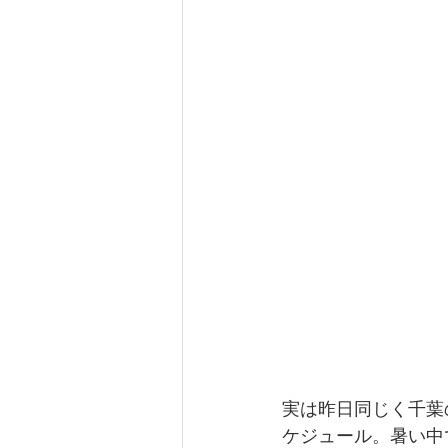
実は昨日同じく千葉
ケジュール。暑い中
* * *
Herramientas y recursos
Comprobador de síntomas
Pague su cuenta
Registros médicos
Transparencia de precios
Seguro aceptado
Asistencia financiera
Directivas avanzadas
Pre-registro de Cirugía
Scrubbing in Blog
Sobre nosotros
--
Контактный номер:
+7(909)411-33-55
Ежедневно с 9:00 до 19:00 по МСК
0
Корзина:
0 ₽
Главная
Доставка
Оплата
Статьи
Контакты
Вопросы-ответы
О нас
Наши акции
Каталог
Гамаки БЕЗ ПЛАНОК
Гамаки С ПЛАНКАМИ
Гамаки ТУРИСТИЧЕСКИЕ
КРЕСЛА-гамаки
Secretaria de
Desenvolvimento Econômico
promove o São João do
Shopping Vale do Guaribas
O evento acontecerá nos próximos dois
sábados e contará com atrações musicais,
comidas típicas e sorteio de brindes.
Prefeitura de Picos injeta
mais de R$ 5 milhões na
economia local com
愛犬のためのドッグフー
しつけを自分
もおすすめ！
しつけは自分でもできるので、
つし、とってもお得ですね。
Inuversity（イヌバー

■ **Instructions for the task**: Out of the entries above, write out only the lines between the line holding "comidas típicas e sorteio de brindes." and the line holding "Inuversity（イヌバー", inclusive, each exactly as given.

■ **Answer space**:
comidas típicas e sorteio de brindes.
Prefeitura de Picos injeta
mais de R$ 5 milhões na
economia local com
愛犬のためのドッグフー
しつけを自分
もおすすめ！
しつけは自分でもできるので、
つし、とってもお得ですね。
Inuversity（イヌバー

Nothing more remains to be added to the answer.